- Exercise:
Looking at the data below, count the lines that contain the string "calendar". Write only the total.
Segment Start: Records to process
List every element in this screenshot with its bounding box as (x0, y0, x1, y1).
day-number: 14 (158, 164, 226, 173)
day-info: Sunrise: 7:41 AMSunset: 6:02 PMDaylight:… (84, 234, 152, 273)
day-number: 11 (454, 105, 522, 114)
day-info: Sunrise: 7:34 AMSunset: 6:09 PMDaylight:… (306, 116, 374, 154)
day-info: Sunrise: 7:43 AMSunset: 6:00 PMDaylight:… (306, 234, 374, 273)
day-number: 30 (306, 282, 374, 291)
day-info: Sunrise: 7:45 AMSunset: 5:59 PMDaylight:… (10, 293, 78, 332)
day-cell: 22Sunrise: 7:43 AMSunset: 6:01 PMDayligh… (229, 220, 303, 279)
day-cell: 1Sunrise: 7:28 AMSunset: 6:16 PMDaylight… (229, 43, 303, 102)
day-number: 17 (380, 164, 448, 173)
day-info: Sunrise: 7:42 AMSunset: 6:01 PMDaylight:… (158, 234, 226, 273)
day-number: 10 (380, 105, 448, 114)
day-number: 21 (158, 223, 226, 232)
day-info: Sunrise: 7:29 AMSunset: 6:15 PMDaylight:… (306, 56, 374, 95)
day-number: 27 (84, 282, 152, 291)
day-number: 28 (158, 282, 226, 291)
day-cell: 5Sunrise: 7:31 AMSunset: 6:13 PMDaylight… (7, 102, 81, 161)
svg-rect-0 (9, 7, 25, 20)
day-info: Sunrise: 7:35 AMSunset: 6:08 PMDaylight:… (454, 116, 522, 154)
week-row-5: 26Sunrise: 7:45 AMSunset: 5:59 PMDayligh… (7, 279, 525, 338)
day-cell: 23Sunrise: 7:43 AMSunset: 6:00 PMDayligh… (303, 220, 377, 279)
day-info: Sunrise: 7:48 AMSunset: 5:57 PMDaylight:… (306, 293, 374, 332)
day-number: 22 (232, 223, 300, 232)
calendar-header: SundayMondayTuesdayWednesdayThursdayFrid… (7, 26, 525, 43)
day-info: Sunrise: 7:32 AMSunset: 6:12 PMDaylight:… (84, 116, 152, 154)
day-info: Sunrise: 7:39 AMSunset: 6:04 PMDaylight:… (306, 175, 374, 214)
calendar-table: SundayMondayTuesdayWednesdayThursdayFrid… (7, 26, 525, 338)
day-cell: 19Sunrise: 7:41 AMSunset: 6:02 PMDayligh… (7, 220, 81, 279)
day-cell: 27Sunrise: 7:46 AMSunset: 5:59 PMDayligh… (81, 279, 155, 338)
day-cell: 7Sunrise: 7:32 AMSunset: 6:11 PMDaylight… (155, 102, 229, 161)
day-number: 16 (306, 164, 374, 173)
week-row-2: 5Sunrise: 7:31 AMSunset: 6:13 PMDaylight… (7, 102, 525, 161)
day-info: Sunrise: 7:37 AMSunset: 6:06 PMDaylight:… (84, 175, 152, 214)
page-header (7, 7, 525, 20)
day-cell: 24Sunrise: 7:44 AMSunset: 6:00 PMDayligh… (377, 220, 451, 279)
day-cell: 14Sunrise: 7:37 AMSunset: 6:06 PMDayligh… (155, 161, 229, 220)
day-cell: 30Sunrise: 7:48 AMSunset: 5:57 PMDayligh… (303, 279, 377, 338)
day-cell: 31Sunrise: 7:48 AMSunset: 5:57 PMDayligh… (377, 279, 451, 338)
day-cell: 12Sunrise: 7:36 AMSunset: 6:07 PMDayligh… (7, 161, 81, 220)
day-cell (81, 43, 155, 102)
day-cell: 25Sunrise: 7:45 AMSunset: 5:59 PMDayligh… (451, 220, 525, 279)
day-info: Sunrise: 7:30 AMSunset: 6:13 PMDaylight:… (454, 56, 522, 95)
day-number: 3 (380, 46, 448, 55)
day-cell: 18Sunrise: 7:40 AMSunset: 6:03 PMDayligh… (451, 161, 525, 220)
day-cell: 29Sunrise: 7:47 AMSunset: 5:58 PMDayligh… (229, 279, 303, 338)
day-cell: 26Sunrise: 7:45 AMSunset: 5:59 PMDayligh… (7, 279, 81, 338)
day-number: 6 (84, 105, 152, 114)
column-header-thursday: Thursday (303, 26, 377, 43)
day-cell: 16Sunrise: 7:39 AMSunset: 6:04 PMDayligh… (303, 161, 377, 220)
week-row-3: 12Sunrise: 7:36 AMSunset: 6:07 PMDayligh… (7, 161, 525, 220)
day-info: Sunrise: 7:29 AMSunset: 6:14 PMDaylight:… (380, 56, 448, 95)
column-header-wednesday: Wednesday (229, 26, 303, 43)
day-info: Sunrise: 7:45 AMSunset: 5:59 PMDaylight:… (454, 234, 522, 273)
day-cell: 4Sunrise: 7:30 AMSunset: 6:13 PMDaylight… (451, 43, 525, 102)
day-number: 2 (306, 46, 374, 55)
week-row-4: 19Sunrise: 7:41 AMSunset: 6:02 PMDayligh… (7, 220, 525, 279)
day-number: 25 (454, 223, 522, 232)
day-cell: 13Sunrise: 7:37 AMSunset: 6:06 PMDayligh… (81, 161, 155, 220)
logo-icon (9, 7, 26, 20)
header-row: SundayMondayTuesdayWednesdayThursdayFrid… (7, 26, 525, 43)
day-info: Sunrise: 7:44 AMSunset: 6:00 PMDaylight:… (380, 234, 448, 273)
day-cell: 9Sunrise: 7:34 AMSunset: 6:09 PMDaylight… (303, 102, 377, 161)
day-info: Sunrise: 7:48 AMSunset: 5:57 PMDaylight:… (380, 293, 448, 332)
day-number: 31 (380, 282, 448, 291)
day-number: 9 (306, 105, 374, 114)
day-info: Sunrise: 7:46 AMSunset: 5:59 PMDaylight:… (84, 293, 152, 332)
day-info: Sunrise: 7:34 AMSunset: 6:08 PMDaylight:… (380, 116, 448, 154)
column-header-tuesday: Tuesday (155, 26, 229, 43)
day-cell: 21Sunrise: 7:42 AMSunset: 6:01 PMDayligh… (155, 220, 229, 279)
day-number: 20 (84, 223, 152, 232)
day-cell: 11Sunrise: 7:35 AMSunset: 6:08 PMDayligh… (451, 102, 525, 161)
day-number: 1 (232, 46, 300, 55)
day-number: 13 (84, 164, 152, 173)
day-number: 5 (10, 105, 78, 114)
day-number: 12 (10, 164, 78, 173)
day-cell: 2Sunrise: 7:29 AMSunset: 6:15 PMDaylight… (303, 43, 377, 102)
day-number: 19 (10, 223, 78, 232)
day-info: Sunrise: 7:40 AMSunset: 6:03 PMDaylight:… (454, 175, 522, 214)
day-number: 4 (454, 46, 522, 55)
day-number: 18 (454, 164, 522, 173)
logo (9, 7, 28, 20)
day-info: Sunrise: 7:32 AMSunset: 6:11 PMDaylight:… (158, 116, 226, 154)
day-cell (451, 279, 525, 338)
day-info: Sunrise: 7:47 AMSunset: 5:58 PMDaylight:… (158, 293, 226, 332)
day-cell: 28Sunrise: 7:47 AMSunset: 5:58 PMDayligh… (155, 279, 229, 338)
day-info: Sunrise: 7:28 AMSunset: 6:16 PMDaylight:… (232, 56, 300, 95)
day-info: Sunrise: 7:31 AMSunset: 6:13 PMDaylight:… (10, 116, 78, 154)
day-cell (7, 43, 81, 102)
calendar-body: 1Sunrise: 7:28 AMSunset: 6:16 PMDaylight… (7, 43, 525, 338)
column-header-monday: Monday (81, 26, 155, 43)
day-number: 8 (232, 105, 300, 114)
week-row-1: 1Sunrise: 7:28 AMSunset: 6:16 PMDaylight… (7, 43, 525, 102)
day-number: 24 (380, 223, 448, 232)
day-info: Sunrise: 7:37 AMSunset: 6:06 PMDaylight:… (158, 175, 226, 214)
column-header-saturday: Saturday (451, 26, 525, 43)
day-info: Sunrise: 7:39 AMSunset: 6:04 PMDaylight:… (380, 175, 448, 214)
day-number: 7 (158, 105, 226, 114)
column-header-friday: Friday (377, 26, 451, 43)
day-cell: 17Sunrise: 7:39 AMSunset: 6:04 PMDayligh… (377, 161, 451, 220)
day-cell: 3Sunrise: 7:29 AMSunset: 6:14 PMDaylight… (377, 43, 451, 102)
Segment End: Records to process
- Response box:
3